# 13/32 drill bit



## Xander (Mar 1, 2012)

Hi. Just got a kit "Jr Gent" (but on opening the pack the instructions are labelled "Newport" )... anyway I need a 13/32 bit. The only one I've been able to find is a Colt for something like $27.

Any ideas where I can get this size drill for less, or is there a close size that works?

Thanks.


----------



## Lenny (Mar 1, 2012)

Local harware store perhaps???


----------



## Xander (Mar 1, 2012)

this seems to be a very odd size. Not even the pen kit suppliers have this size bit.


----------



## wizard (Mar 1, 2012)

Try here for $7.50. Norseman Drill Bit. 13/32

Drill Bits for the Pen Turner


----------



## Xander (Mar 1, 2012)

wizard said:


> Try here for $7.50. Norseman Drill Bit. 13/32
> 
> Drill Bits for the Pen Turner


 
Thank you Wizard. They are in my backyard so... going to place order now.


----------



## Pens By Scott (Mar 1, 2012)

what about the 27/64?


----------



## wizard (Mar 1, 2012)

writeitdown said:


> what about the 27/64?



Same place at $7.90. Norseman Drill Bit 27/64

Drill Bits for the Pen Turner

Edit: Above is the Arizona Silhouette site and they carry excellent Norseman Drill Bits and Sets for the pen maker


----------



## Pens By Scott (Mar 1, 2012)

wizard said:


> writeitdown said:
> 
> 
> > what about the 27/64?
> ...



Great, but I was just thinking if Xander had a 27/64 already. 1/64 should cause to much extra space in the hole?


----------



## Mack C. (Mar 1, 2012)

27/64 = 10.7 mm. 13/32 = 10.3 mm! How about 10.5 mm?


----------



## wizard (Mar 1, 2012)

writeitdown said:


> wizard said:
> 
> 
> > writeitdown said:
> ...



ooops...misunderstood...:redface:


----------



## Justturnin (Mar 1, 2012)

25/64 is what I use on them.
edit:
I miss typed.  I use 25/64 on the Jr Gent 1 as well as a 15/32.


----------



## Xander (Mar 1, 2012)

ok guys.. slow down...

I need 31/64 and 13/32.   not sure where you are getting 27/64 from.
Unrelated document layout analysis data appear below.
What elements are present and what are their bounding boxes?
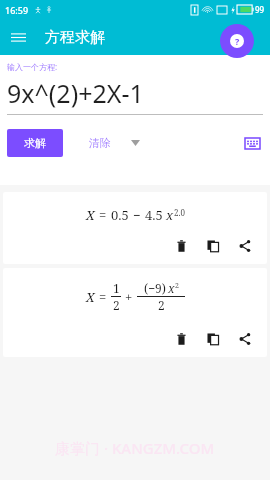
staticText: 4.5 bbox=[145, 206, 163, 224]
staticText: − bbox=[133, 206, 141, 224]
staticText: 2 bbox=[113, 297, 120, 313]
button[interactable]: Show more options bbox=[126, 134, 144, 152]
staticText: + bbox=[125, 288, 133, 306]
button[interactable]: Copy bbox=[201, 234, 225, 258]
staticText: x bbox=[166, 206, 174, 224]
staticText: 1 bbox=[113, 280, 120, 296]
button[interactable]: 清除 bbox=[83, 129, 117, 157]
staticText: 输入一个方程: bbox=[7, 61, 58, 72]
button[interactable]: Help bbox=[220, 24, 254, 58]
button[interactable]: Share bbox=[233, 234, 257, 258]
staticText: 9x^(2)+2X-1 bbox=[7, 76, 144, 110]
button[interactable]: Open navigation menu bbox=[0, 19, 36, 55]
button[interactable]: Show keyboard bbox=[241, 132, 263, 154]
staticText: 99 bbox=[255, 4, 265, 15]
button[interactable]: Share bbox=[233, 327, 257, 351]
button[interactable]: Delete bbox=[169, 234, 193, 258]
staticText: = bbox=[99, 206, 107, 224]
staticText: 清除 bbox=[89, 136, 111, 150]
staticText: 2 bbox=[175, 281, 179, 291]
staticText: ? bbox=[235, 35, 240, 47]
staticText: 2.0 bbox=[174, 207, 185, 218]
staticText: 方程求解 bbox=[45, 28, 105, 47]
staticText: 0.5 bbox=[111, 206, 129, 224]
button[interactable]: 求解 bbox=[7, 129, 63, 157]
button[interactable]: Copy bbox=[201, 327, 225, 351]
staticText: = bbox=[99, 288, 107, 306]
button[interactable]: Delete bbox=[169, 327, 193, 351]
staticText: (−9) bbox=[144, 280, 166, 296]
staticText: 康掌门 · KANGZM.COM bbox=[55, 438, 215, 458]
staticText: X bbox=[86, 288, 95, 306]
staticText: x bbox=[168, 280, 175, 296]
staticText: 2 bbox=[158, 297, 165, 313]
staticText: X bbox=[86, 206, 95, 224]
staticText: 16:59 bbox=[5, 4, 29, 16]
staticText: 求解 bbox=[24, 136, 46, 150]
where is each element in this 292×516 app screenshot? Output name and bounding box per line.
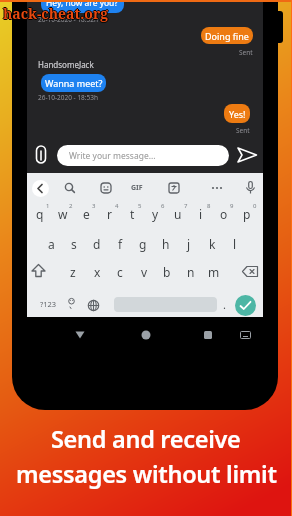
staticText: n (187, 264, 195, 280)
staticText: Sent (239, 48, 253, 57)
staticText: hack-cheat.org (3, 5, 109, 24)
button[interactable] (235, 295, 256, 316)
staticText: v (141, 264, 148, 280)
staticText: u (174, 206, 182, 222)
button[interactable]: u (167, 205, 189, 222)
button[interactable]: v (133, 263, 155, 280)
button[interactable] (67, 298, 76, 310)
staticText: Yes! (229, 108, 246, 120)
staticText: hack-cheat.org (2, 4, 108, 23)
button[interactable]: h (155, 235, 177, 252)
button[interactable]: o (213, 205, 235, 222)
button[interactable] (245, 181, 256, 195)
button[interactable] (100, 182, 112, 194)
staticText: 4 (115, 202, 119, 210)
staticText: 9 (230, 202, 234, 210)
button[interactable]: y (144, 205, 166, 222)
button[interactable] (211, 186, 223, 190)
button[interactable]: t (121, 205, 143, 222)
staticText: Write your message... (69, 150, 156, 162)
staticText: HandsomeJack (38, 59, 94, 70)
button[interactable]: g (132, 235, 154, 252)
button[interactable]: e (75, 205, 97, 222)
staticText: d (93, 236, 101, 252)
button[interactable]: p (236, 205, 258, 222)
button[interactable] (75, 331, 85, 339)
button[interactable]: b (156, 263, 178, 280)
staticText: g (139, 236, 147, 252)
button[interactable]: i (190, 205, 212, 222)
button[interactable]: ?123 (33, 297, 63, 311)
button[interactable] (237, 147, 258, 163)
button[interactable]: r (98, 205, 120, 222)
staticText: c (117, 264, 123, 280)
staticText: 3 (92, 202, 96, 210)
button[interactable]: x (86, 263, 108, 280)
button[interactable]: q (29, 205, 51, 222)
staticText: hack-cheat.org (4, 4, 110, 23)
staticText: y (152, 206, 159, 222)
staticText: w (58, 206, 68, 222)
staticText: t (130, 206, 135, 222)
staticText: Send and receive (51, 423, 241, 455)
staticText: m (208, 264, 220, 280)
button[interactable] (240, 331, 251, 339)
button[interactable] (168, 182, 180, 194)
staticText: i (199, 206, 203, 222)
staticText: a (48, 236, 55, 252)
button[interactable]: Yes! (224, 104, 250, 123)
staticText: 26-10-2020 - 18:53h (38, 93, 99, 102)
button[interactable]: c (109, 263, 131, 280)
button[interactable]: j (178, 235, 200, 252)
staticText: o (220, 206, 228, 222)
staticText: 26-10-2020 - 18:52h (38, 15, 99, 24)
staticText: r (107, 206, 112, 222)
button[interactable]: Wanna meet? (41, 74, 106, 92)
staticText: z (70, 264, 76, 280)
staticText: Wanna meet? (45, 77, 103, 89)
staticText: s (71, 236, 77, 252)
button[interactable]: z (62, 263, 84, 280)
staticText: hack-cheat.org (3, 4, 109, 23)
staticText: 0 (253, 202, 257, 210)
button[interactable] (32, 180, 49, 197)
button[interactable] (141, 330, 151, 340)
staticText: Hey, how are you? (46, 0, 119, 9)
staticText: f (118, 236, 123, 252)
staticText: GIF (131, 183, 143, 193)
staticText: hack-cheat.org (3, 3, 109, 22)
button[interactable]: GIF (126, 182, 148, 194)
button[interactable]: Write your message... (57, 145, 229, 166)
button[interactable] (204, 331, 212, 339)
button[interactable] (64, 182, 76, 194)
button[interactable]: n (180, 263, 202, 280)
staticText: p (243, 206, 251, 222)
staticText: q (36, 206, 44, 222)
button[interactable]: s (63, 235, 85, 252)
staticText: x (94, 264, 101, 280)
staticText: 8 (207, 202, 211, 210)
button[interactable]: Hey, how are you? (41, 0, 124, 13)
button[interactable]: m (203, 263, 225, 280)
staticText: . (223, 297, 226, 311)
staticText: 2 (69, 202, 73, 210)
button[interactable] (87, 299, 100, 312)
staticText: k (209, 236, 216, 252)
button[interactable]: d (86, 235, 108, 252)
button[interactable]: l (224, 235, 246, 252)
staticText: b (163, 264, 171, 280)
button[interactable]: . (218, 297, 230, 311)
button[interactable]: f (109, 235, 131, 252)
button[interactable] (31, 264, 46, 278)
staticText: Doing fine (205, 30, 249, 42)
button[interactable]: Doing fine (201, 27, 253, 44)
button[interactable]: a (40, 235, 62, 252)
button[interactable]: w (52, 205, 74, 222)
staticText: l (233, 236, 237, 252)
button[interactable] (242, 266, 259, 277)
staticText: e (83, 206, 90, 222)
staticText: h (162, 236, 170, 252)
button[interactable]: k (201, 235, 223, 252)
staticText: 5 (138, 202, 142, 210)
Arizona Shiloutte has both. Not sure about this kit either. Shelf label said "Jr Gent", instructions say "Newport", and the cartridge is damaged. Looks like someone may have been messing with the contents. 

I got this from the local Rockler just to try out before buying a bunch from somewhere better.


----------



## Pens By Scott (Mar 1, 2012)

Xander said:


> ok guys.. slow down...
> 
> I need 31/64 and 13/32.   not sure where you are getting 27/64 from.
> 
> ...



Sorry, I was just pointing out that a 27/64 (which is used on a number of other kits Gatsby, Wall Street, Sierra, Virage) is close to a 13/32 bit (13/32 = 26/64).  So, if you happen to have one around, it could be used in a pinch.  Then it was pointed out that 13/32 is 10.3mm and if you had a metric 10.5mm bit, that would be even closer.

Again, sorry for the confusion.


----------



## ghostrider (Mar 1, 2012)

You might just try Harbor Freight. I use theirs and they work fine for me. Paid $15 for a set of $29. they go up to 1/2" in 1/64" increments. Get the HSS set.


----------



## Xander (Mar 1, 2012)

oh, no confusion. 

Just want to do this right. I have no drills so I'll need to buy new bits for each new kit I get. This could get expensive.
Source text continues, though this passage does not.